2.2 Uncertainty metrics and robustness definitions

To assert the estimation of temperature and precipitation change and the corresponding robustness for projected climate scenarios across the P–E–C suite, every available model simulation within these experiments should be used. Historical and projected runs in the suite include the period 1961–1990 and 2071–2100 for PRUDENCE whereas corresponding periods are 1981–2000 and 2081–2100 for ENSEMBLES and 1986–2005 and 2081–2100 for Euro-CORDEX. The climate change scenarios used include SRES A2/B2 (pre-CMIP3) for PRUDENCE, SRES A1B (CMIP3) for ENSEMBLES and RCP4.5/RCP8.5 (CMIP5) for Euro-CORDEX. Model resolutions are 50 km and 25 km for PRUDENCE and ENSEMBLES, respectively, whereas Euro-CORDEX simulations comes in both a 50 km (Euro-CORDEX44) and 12 km (Euro-CORDEX11) resolution, resulting in four different lines of model suites to be compared.

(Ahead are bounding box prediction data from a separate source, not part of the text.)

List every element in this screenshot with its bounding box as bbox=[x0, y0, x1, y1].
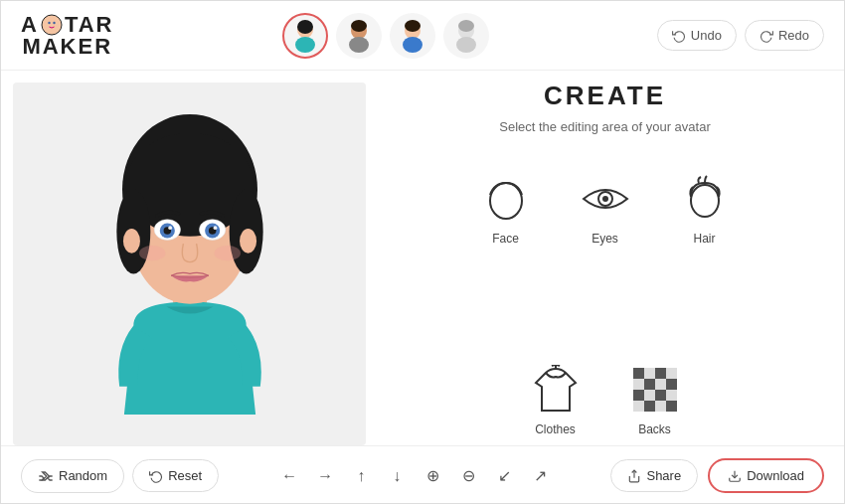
avatar-presets bbox=[282, 13, 489, 59]
logo: A TAR MAKER bbox=[21, 14, 113, 58]
eyes-icon bbox=[579, 172, 632, 226]
clothes-icon bbox=[529, 363, 583, 417]
header-actions: Undo Redo bbox=[657, 20, 824, 51]
svg-point-33 bbox=[214, 246, 240, 260]
share-button[interactable]: Share bbox=[610, 459, 698, 492]
clothes-label: Clothes bbox=[535, 422, 576, 436]
svg-point-6 bbox=[295, 37, 315, 53]
footer-right: Share Download bbox=[610, 458, 824, 493]
hair-icon bbox=[678, 172, 732, 226]
face-icon bbox=[479, 172, 533, 226]
zoom-out-button[interactable]: ⊖ bbox=[452, 460, 484, 492]
avatar-preset-4[interactable] bbox=[443, 13, 489, 59]
footer-controls: ← → ↑ ↓ ⊕ ⊖ ↙ ↗ bbox=[219, 460, 610, 492]
rotate-ccw-button[interactable]: ↙ bbox=[488, 460, 520, 492]
footer-left: Random Reset bbox=[21, 459, 219, 493]
random-label: Random bbox=[59, 468, 107, 483]
reset-label: Reset bbox=[168, 468, 202, 483]
edit-options-row2: Clothes Backs bbox=[511, 363, 700, 436]
edit-item-clothes[interactable]: Clothes bbox=[511, 363, 600, 436]
undo-icon bbox=[672, 29, 686, 43]
edit-item-backs[interactable]: Backs bbox=[610, 363, 700, 436]
backs-icon bbox=[628, 363, 682, 417]
preset-avatar-icon-3 bbox=[394, 17, 431, 55]
svg-point-11 bbox=[405, 20, 421, 32]
edit-options-row1: Face Eyes bbox=[461, 164, 750, 353]
svg-point-15 bbox=[456, 37, 476, 53]
avatar-preset-2[interactable] bbox=[336, 13, 382, 59]
main-content: CREATE Select the editing area of your a… bbox=[1, 71, 844, 445]
svg-point-30 bbox=[122, 229, 139, 253]
svg-point-37 bbox=[691, 185, 719, 217]
avatar-preset-1[interactable] bbox=[282, 13, 328, 59]
redo-button[interactable]: Redo bbox=[745, 20, 824, 51]
redo-icon bbox=[760, 29, 773, 43]
random-button[interactable]: Random bbox=[21, 459, 124, 493]
redo-label: Redo bbox=[778, 28, 809, 43]
download-label: Download bbox=[747, 468, 804, 483]
preset-avatar-icon-4 bbox=[447, 17, 485, 55]
logo-line1: A TAR bbox=[21, 14, 113, 36]
hair-label: Hair bbox=[693, 232, 715, 246]
svg-point-31 bbox=[240, 229, 256, 253]
svg-point-9 bbox=[349, 37, 369, 53]
reset-icon bbox=[149, 469, 163, 483]
svg-point-2 bbox=[48, 21, 50, 23]
header: A TAR MAKER bbox=[1, 1, 844, 71]
preset-avatar-icon-1 bbox=[286, 17, 324, 55]
face-label: Face bbox=[492, 232, 519, 246]
create-title: CREATE bbox=[544, 81, 666, 111]
move-up-button[interactable]: ↑ bbox=[345, 460, 377, 492]
random-icon bbox=[38, 468, 54, 484]
edit-item-eyes[interactable]: Eyes bbox=[561, 164, 650, 253]
share-icon bbox=[627, 469, 641, 483]
move-down-button[interactable]: ↓ bbox=[381, 460, 413, 492]
logo-line2: MAKER bbox=[22, 36, 112, 58]
svg-point-29 bbox=[213, 226, 217, 230]
avatar-preset-3[interactable] bbox=[390, 13, 435, 59]
logo-avatar-icon bbox=[41, 14, 63, 36]
download-button[interactable]: Download bbox=[708, 458, 824, 493]
eyes-label: Eyes bbox=[592, 232, 618, 246]
undo-label: Undo bbox=[691, 28, 722, 43]
svg-point-12 bbox=[403, 37, 422, 53]
svg-point-8 bbox=[351, 20, 367, 32]
preset-avatar-icon-2 bbox=[340, 17, 378, 55]
undo-button[interactable]: Undo bbox=[657, 20, 737, 51]
footer: Random Reset ← → ↑ ↓ ⊕ ⊖ ↙ ↗ Share bbox=[1, 445, 844, 504]
zoom-in-button[interactable]: ⊕ bbox=[417, 460, 448, 492]
backs-label: Backs bbox=[638, 422, 671, 436]
download-icon bbox=[728, 469, 742, 483]
avatar-canvas bbox=[13, 83, 366, 445]
svg-point-32 bbox=[139, 246, 165, 260]
right-panel: CREATE Select the editing area of your a… bbox=[366, 71, 844, 445]
edit-item-hair[interactable]: Hair bbox=[660, 164, 750, 253]
share-label: Share bbox=[646, 468, 681, 483]
reset-button[interactable]: Reset bbox=[132, 459, 219, 492]
move-right-button[interactable]: → bbox=[309, 460, 341, 492]
svg-point-5 bbox=[297, 20, 313, 34]
rotate-cw-button[interactable]: ↗ bbox=[524, 460, 556, 492]
move-left-button[interactable]: ← bbox=[273, 460, 305, 492]
edit-item-face[interactable]: Face bbox=[461, 164, 551, 253]
svg-point-3 bbox=[53, 21, 55, 23]
svg-point-14 bbox=[458, 20, 474, 32]
avatar-illustration bbox=[51, 95, 329, 433]
svg-point-36 bbox=[602, 196, 608, 202]
create-subtitle: Select the editing area of your avatar bbox=[499, 119, 710, 134]
svg-point-28 bbox=[168, 226, 172, 230]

Within each model suite, the individual model mean difference between the periods mentioned above is calculated per season for DJF and JJA and subsequently scaled with the corresponding globally averaged annual mean temperature anomaly for the driving GCM and scenario in concern. For ENSEMBLES and CORDEX, these are available from CMIP3 and CMIP5, while the necessary data for PRUDENCE were collected in Christensen et al. (2001). After scaling, we infer the multi-model mean change(s). The colouring in Figs. 2 and 3 illustrates the result of this exercise, adopting the same colour map and scale as used in IPCC AR5. Results are presented in the original model resolution corresponding to the particular part of the P–E–C model suite, e.g., 50 km for the PRUDENCE simulations. As a measure of robustness or model agreement, the inter-model standard deviation, which we hereafter refer to as ‘noise’ (N), within each model suite is calculated to overlay the plotted change ‘signal’ (S) with the corresponding S/N ratio plotted as contours.

Fig. 2
figure 2

Seasonal mean scaled temperature change [°C] for PRUDENCE, ENSEMBLES, Euro-CORDEX44 and Euro-CORDEX11 for the JJA and DJF seasons. The contour lines show the ratio between the multi-model mean and the multi-model standard deviation (S/N; see Methods). Hatching indicates areas with S/N < 1. As indicated in the figure S/N is everywhere larger than one (for comparison see Fig. 3)

Fig. 3
figure 3

Seasonal mean scaled relative precipitation change [%] for PRUDENCE, ENSEMBLES, Euro-CORDEX44 and Euro-CORDEX11 for the JJA and DJF seasons. As in Fig. 2 the contour lines show the S/N ratio, while hatching indicates areas where S/N < 1

For an ensemble of independent RCMs with a long-term, mean seasonal average temperature and precipitation of similar magnitude, the model-mean state, as here represented by S, has been demonstrated to be a representative measure of the projected future climate (Collins et al. 2013). Along the same lines, the model spread, here represented by N, is often used to represent the ensemble robustness in terms of specifying a range for the projected future climate. In Figs. 2, 3 and 6, areas with S/N < 1 are depicted with hatching, emphasizing areas of model disagreement. Conversely, regions without hatching thereby exhibit a certain level of robustness. This follows the approach by Laux et al. (2017) and Matte et al. (2019) and to some extent IPCC AR5 (IPCC 2013).

2.3 EOF analysis

To confirm potential changes in spatial patterns of change between the model suites, we use an Empirical Orthogonal Function (EOF) analysis (Lorenz 1956), based on the same models as are used to construct the mean climate change signal and for the S/N analysis. The analysis was carried out using the implementation in MATLAB (MATLAB and Statistics Toolbox Release 2017a, The MathWorks, Inc., Natick, Massachusetts, United States). In order to perform this analysis, the results of all simulations in P–E–C were interpolated to the 50 km resolution adopted in PRUDENCE and Euro-CORDEX44. To ensure a suitable spatial extent of the EOF analysis, six PRUDENCE simulations (three models—scenario A2/B2) and one ENSEMBLES simulation however had to be omitted, since these unfortunately exclude larger parts of the European domain. In the following distributed plots of model EOFs, Principal Components (PCs) and variabilities will be used to support inter-comparison of the four lines of models discussed above.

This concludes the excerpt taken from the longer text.